NEST-compatible — JAX re-implementations that preserve NEST parameter names and semantics, plus the spatial and network-builder layers.
Both families are usable from the single public brainpy.state namespace.
BrainPy-style#
The native modeling layer: compose neurons, synapses, and projections, and train them end to end with surrogate gradients.
Abstract base classes shared by all models: Dynamics, Neuron,
Synapse.
Spiking neuron models (LIF, ALIF, AdEx, HH, Izhikevich, …).
Synaptic dynamics (Expon, DualExpon, Alpha, AMPA, GABAa, BioNMDA).

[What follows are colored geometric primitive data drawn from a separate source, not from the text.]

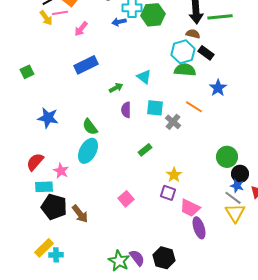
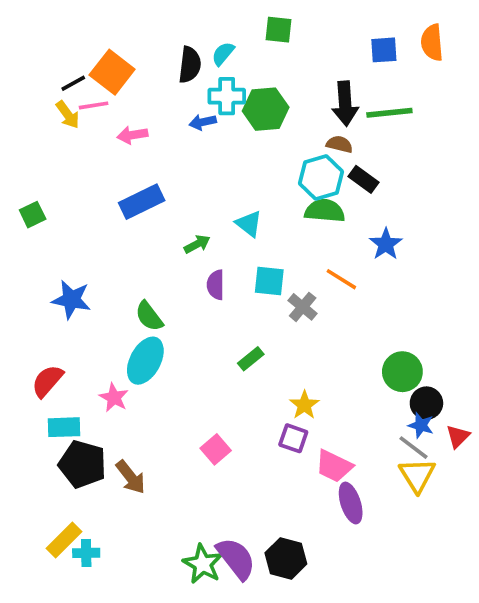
pink arrow: (81, 29) -> (132, 135), turned 42
pink star: (61, 171) -> (114, 398), moved
purple semicircle: (137, 258) -> (236, 558), size x1.4

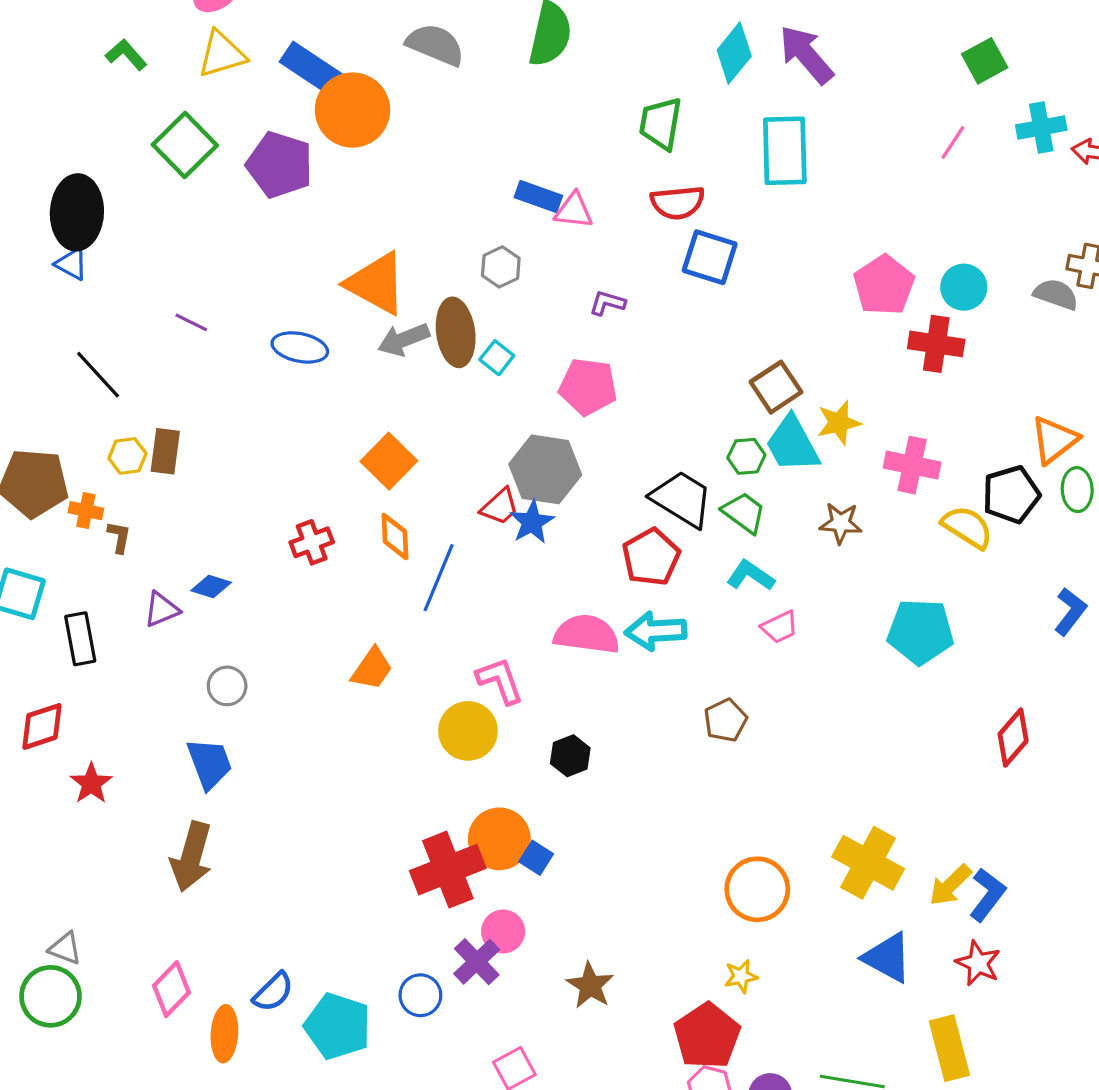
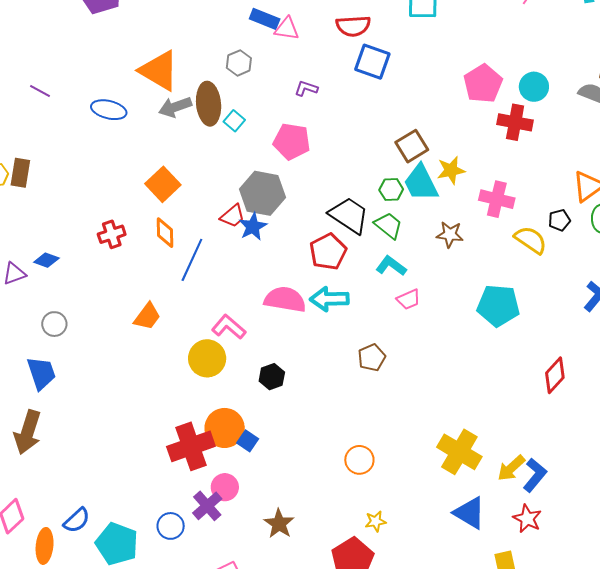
black pentagon: (1011, 494) -> (559, 220), size x0.6
pink L-shape: (500, 681) -> (229, 327), turned -32
orange circle: (757, 889) -> (359, 460), moved, size x0.7

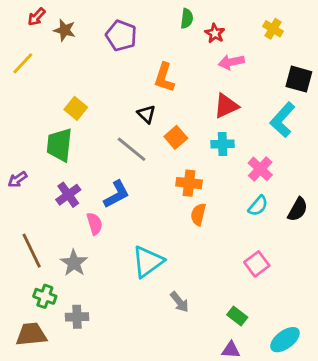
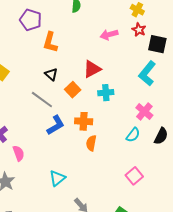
red star: (215, 33) -> (139, 30), moved
orange L-shape: (164, 78) -> (50, 42), moved
red triangle: (226, 106) -> (92, 69), moved
pink cross: (260, 169) -> (144, 112), moved
blue L-shape: (116, 194) -> (56, 125), moved
cyan triangle: (148, 262) -> (57, 178), size x0.7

Connect neural populations (AlignPostProj, DeltaProj,
CurrentProj, gap junctions, AlignPre/AlignPost helpers).
Convert conductances to currents (COBA, CUBA, MgBlock).
Short-term synaptic plasticity (STP, STD).
Readout layers (LeakyRateReadout).
Spike and current generators (PoissonSpike, SpikeTime,
PoissonInput).
NEST-compatible#
JAX re-implementations preserving NEST parameter names, plus the spatial and network-builder layers. Parity with a live NEST install is documented on the validation status page.
NESTNeuron, NESTSynapse, NESTPlasticity, NESTDevice.
IAF, AdEx, GIF, GLIF, HH, Izhikevich, rate, and binary neurons.
Static synapses, gap junctions, and special connections.
STDP, Tsodyks-Markram STP, and voltage-based learning rules.
Generators, recorders, and detectors.
Spatially-structured layers, distance kernels, masks, and visualization.
Declarative network construction, projections, connection rules, and the simulator.